# HEAT PRESS MARKS left by PRESS not paper with synthetic fabrics how to get them to not show?



## Youngcress (Jan 27, 2012)

I recently made some dry-fit moisture wick fabric shirts with my 15"x15" heat press and it leaves that size of a mark around whatever i press, not the transfer paper but a mark from the platten that doesn't come out in the wash like with cotton shirts, how do i stop this? or can i? anything would really help


----------



## Nick Horvath (Feb 26, 2010)

Really the best way to deal with garments like this is to use a rubber silicone pad cut to raise the exact area/size of the design you are applying. This way only the area you are applying the design to gets exposed to the heat.

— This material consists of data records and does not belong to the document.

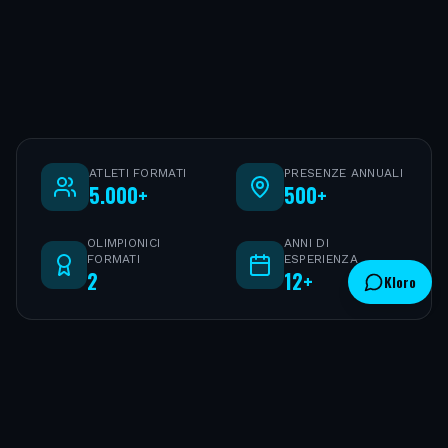
ATLETI FORMATI
PRESENZE ANNUALI
5.000+
500+
OLIMPIONICI
ANNI DI
FORMATI
ESPERIENZA
2
12+
Kloro
CHI SIAMO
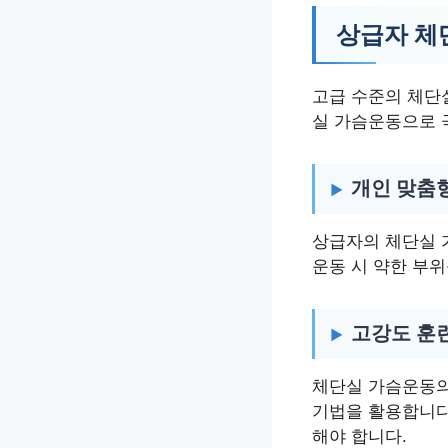
상급자 체
고급 수준의 체단
실 가슴운동으로 
개인 맞춤
상급자의 체단실 
운동 시 약한 부
고강도 훈
체단실 가슴운동의
기법을 활용합니다
해야 합니다.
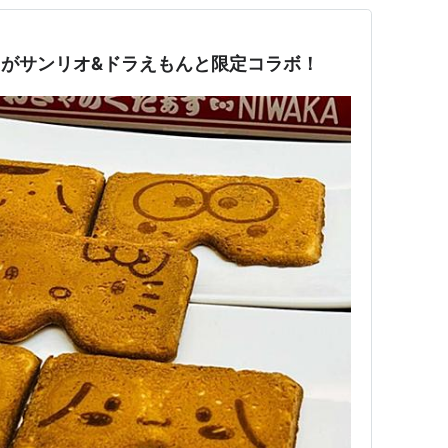
がサンリオ&ドラえもんと限定コラボ！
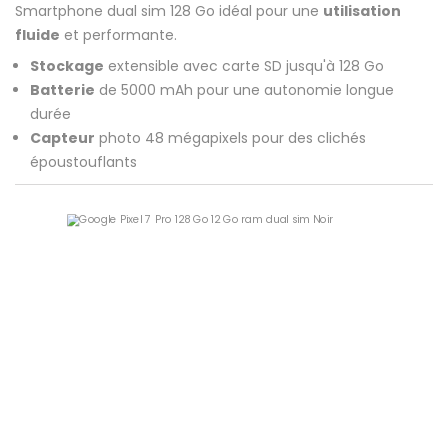
Smartphone dual sim 128 Go idéal pour une
utilisation
fluide
et performante.
Stockage
extensible avec carte SD jusqu'à 128 Go
Batterie
de 5000 mAh pour une autonomie longue
durée
Capteur
photo 48 mégapixels pour des clichés
époustouflants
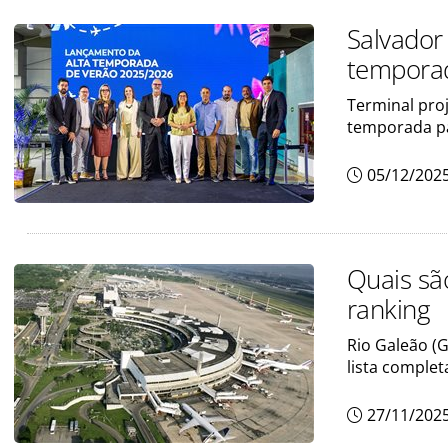
Salvador
tempora
Terminal proj
temporada p
05/12/202
Quais são
ranking
Rio Galeão (G
lista complet
27/11/202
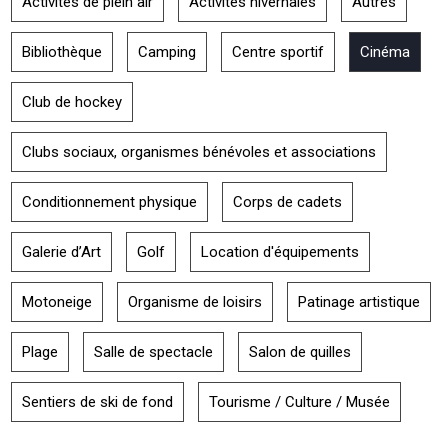
Activités de plein air
Activités hivernales
Autres
Bibliothèque
Camping
Centre sportif
Cinéma
Club de hockey
Clubs sociaux, organismes bénévoles et associations
Conditionnement physique
Corps de cadets
Galerie d’Art
Golf
Location d'équipements
Motoneige
Organisme de loisirs
Patinage artistique
Plage
Salle de spectacle
Salon de quilles
Sentiers de ski de fond
Tourisme / Culture / Musée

Many vendors sell that material for raising areas when heat pressing.


----------



## laz0924 (Jun 25, 2009)

Vapor apparel sells a foam kit for that problem also pressure is to be very light on Poly fabrics.


----------



## D.Evo. (Mar 31, 2006)

Have you tried reducing pressure?


----------



## uncletee (Feb 25, 2007)

foam works, also low pressure, make sure to use pro spray so when you open press paper dosen't shift. good luck uncletee.


----------



## idonaldson (Sep 29, 2008)

Lowere pressure but more important cover the garment


----------



## Youngcress (Jan 27, 2012)

i dont have a digital pressure setting, how to set pressure to low and how exactly do i cover the garment =, with silicone? teflon? would another t-shirt on top of the mositure wick shirt help to not leave the press marks?


----------



## D.Evo. (Mar 31, 2006)

Could you post a picture of your press - might help to figure out how to adjust the pressure. 

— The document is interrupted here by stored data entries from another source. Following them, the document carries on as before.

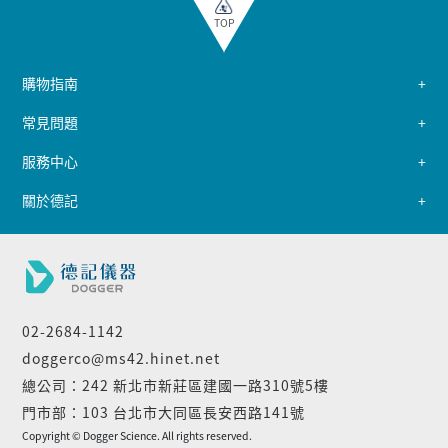
TOP
購物指南
常見問題
服務中心
關於德記
02-2684-1142
doggerco@ms42.hinet.net
總公司：242 新北市新莊區建國一路310號5樓
門市部：103 台北市大同區長安西路141號
Copyright © Dogger Science. All rights reserved.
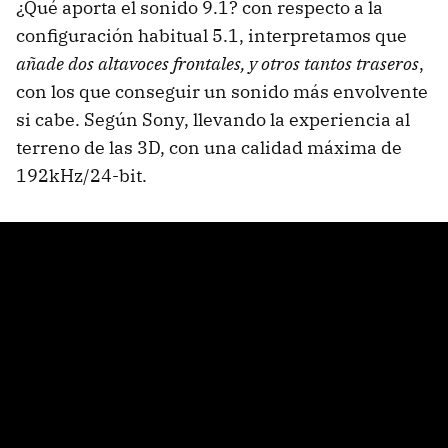
¿Qué aporta el sonido 9.1? con respecto a la
configuración habitual 5.1, interpretamos que
añade dos altavoces frontales, y otros tantos traseros
,
con los que conseguir un sonido más envolvente
si cabe. Según Sony, llevando la experiencia al
terreno de las 3D, con una calidad máxima de
192kHz/24-bit.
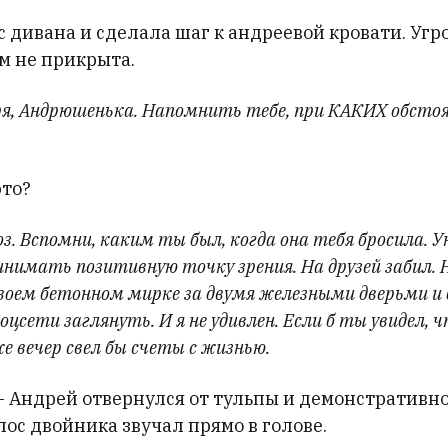
с дивана и сделала шаг к андреевой кровати. Угро
м не прикрыта.
ря, Андрюшенька. Напомнить тебе, при КАКИХ обст
это?
. Вспомни, каким ты был, когда она тебя бросила. Ун
инимать позитивную точку зрения. На друзей забил. 
своем бетонном мирке за двумя железными дверьми и 
оцсети заглянуть. И я не удивлен. Если б ты увидел, чт
е вечер свел бы счеты с жизнью.
— Андрей отвернулся от тульпы и демонстративно
олос двойника звучал прямо в голове.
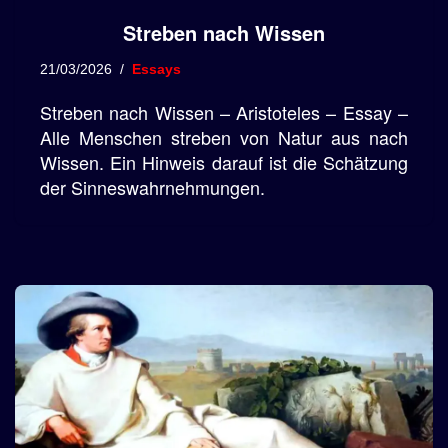
Streben nach Wissen
21/03/2026
Essays
Streben nach Wissen – Aristoteles – Essay –
Alle Menschen streben von Natur aus nach
Wissen. Ein Hinweis darauf ist die Schätzung
der Sinneswahrnehmungen.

Usually the t-shirt gets covered with butcher's paper or teflon.


----------



## krazyboutemb (Nov 22, 2011)

I too are having similar problems with some bags I am doing. Want the pad leave marks too?


----------



## shebiker (Jul 18, 2011)

Without me starting a new post, my issue is not based on the material but how do I remove the impression that was left on the back of my shirts? Obviously, the pressure was too high but I didn't notice it until after all my shirts were done. 

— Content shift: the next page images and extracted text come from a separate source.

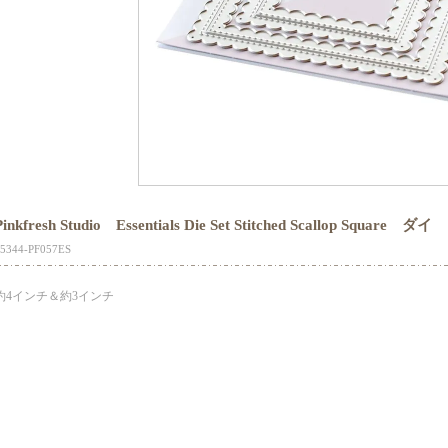
Pinkfresh Studio Essentials Die Set Stitched Scallop Square ダイ
5344-PF057ES
約4インチ＆約3インチ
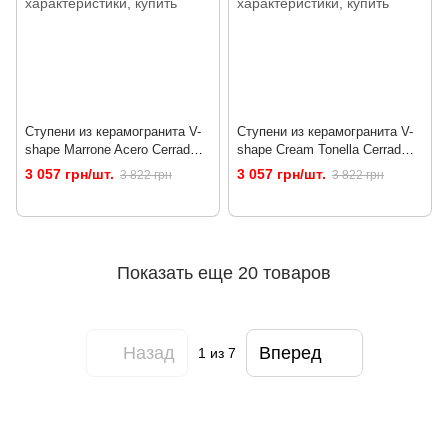
Ступени из керамогранита V-
Ступени из керамогранита V-
shape Marrone Acero Cerrad
shape Cream Tonella Cerrad
1202 x 320/50 x 8
1202 x 320/50 x 8
3 057 грн/шт.
3 057 грн/шт.
3 822 грн
3 822 грн
Показать еще 20 товаров
Назад
Вперед
1
из 7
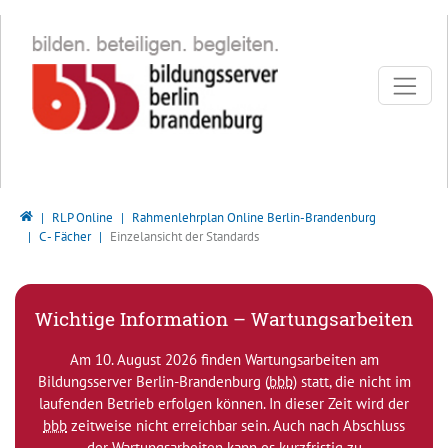
Direkt zur Hauptnavigation springen
Direkt zum Inhalt springen
Bildungsserver Berlin - Brandenburg
RLP Online
Rahmenlehrplan Online Berlin-Brandenburg
C - Fächer
Einzelansicht der Standards
Wichtige Information – Wartungsarbeiten
Am 10. August 2026 finden Wartungsarbeiten am
Bildungsserver Berlin-Brandenburg (
bbb
) statt, die nicht im
laufenden Betrieb erfolgen können. In dieser Zeit wird der
bbb
zeitweise nicht erreichbar sein. Auch nach Abschluss
der Wartungsarbeiten kann es kurzfristig zu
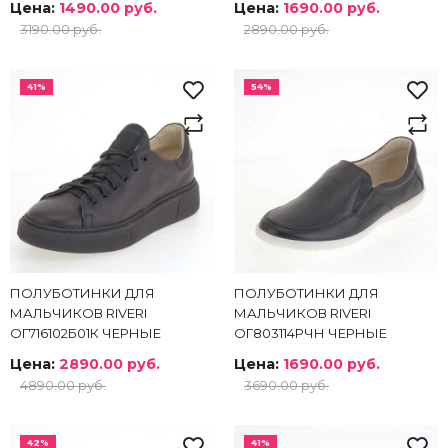
Цена:
1490.00 руб.
Цена:
1690.00 руб.
3190.00 руб.
2890.00 руб.
41%
54%
ПОЛУБОТИНКИ ДЛЯ
ПОЛУБОТИНКИ ДЛЯ
МАЛЬЧИКОВ RIVERI
МАЛЬЧИКОВ RIVERI
ОГ716102Б01К ЧЕРНЫЕ
ОГ803114РЧН ЧЕРНЫЕ
Цена:
2890.00 руб.
Цена:
1690.00 руб.
4890.00 руб.
3690.00 руб.
42%
41%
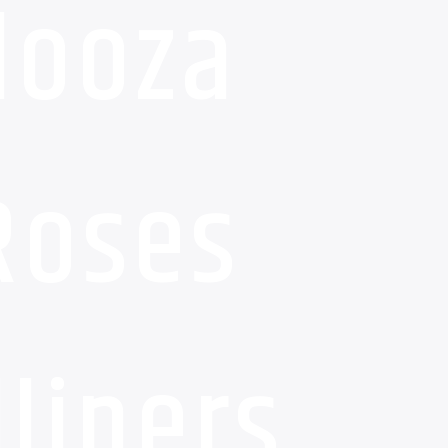
looza
Roses
liners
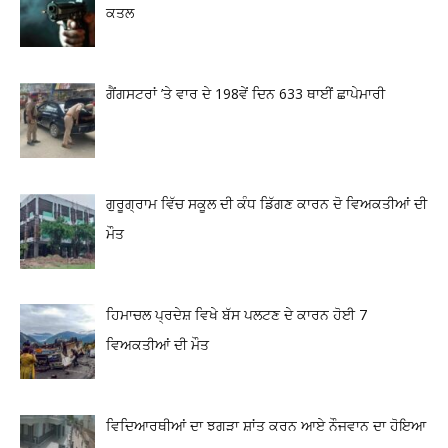
ਕਤਲ
ਗੈਂਗਸਟਰਾਂ ’ਤੇ ਵਾਰ ਦੇ 198ਵੇਂ ਦਿਨ 633 ਥਾਈਂ ਛਾਪੇਮਾਰੀ
ਗੁਰੂਗ੍ਰਾਮ ਵਿੱਚ ਸਕੂਲ ਦੀ ਕੰਧ ਡਿੱਗਣ ਕਾਰਨ ਦੋ ਵਿਅਕਤੀਆਂ ਦੀ
ਮੌਤ
ਹਿਮਾਚਲ ਪ੍ਰਦੇਸ਼ ਵਿਖੇ ਬੱਸ ਪਲਟਣ ਦੇ ਕਾਰਨ ਹੋਈ 7
ਵਿਅਕਤੀਆਂ ਦੀ ਮੌਤ
ਵਿਦਿਆਰਥੀਆਂ ਦਾ ਝਗੜਾ ਸ਼ਾਂਤ ਕਰਨ ਆਏ ਨੌਜਵਾਨ ਦਾ ਹੋਇਆ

Yes, I'm a newbie to doing heat press on my own shirts.

HELP!!!!


----------



## railstud (May 3, 2010)

I just did a heat press on a white shirt. I mirrored the imagepressed for 25 sec and the design came out good but left a black boarded around the 8.5 by 11 paper... is that also what happened to you? I need advice too


----------



## shebiker (Jul 18, 2011)

Hi Railstud:

I was affixing rhinestone hotfix transfers onto my tank tops. Only used the teflon sheet between the top of the shirt and the heat element. I didn't even think to put something in between the shirt since I've never used rhinestones before. 

Now, I need to figure out how to save the 100+ shirts I did before next week's show.


----------



## laz0924 (Jun 25, 2009)

Press the rest of the shirt


----------



## shebiker (Jul 18, 2011)

Thanks Laz0924!

When I got home, I readjusted the pressure, sprayed water on the imprint marking, placed the teflon sheet on top then pressed for 15 secs. That did the trick. Guess I'll be busy this weekend again. @[email protected]

I made sure that the front of the shirt didn't get pressed.

It's a good thing I noticed the print before sending them off to 2 customers today.


----------



## laz0924 (Jun 25, 2009)

I personally don't like to use teflon when pressing designs it leaves a shiny image, parchment paper leaves a matte finish. Imprintables/Stahl's has a paper type sheet that also works well.


----------



## shebiker (Jul 18, 2011)

Thanks for the tip. I'm new to using heat press. 

Soon, I'll be getting into vinyl cutting, rhinestone templating and sublimation.


----------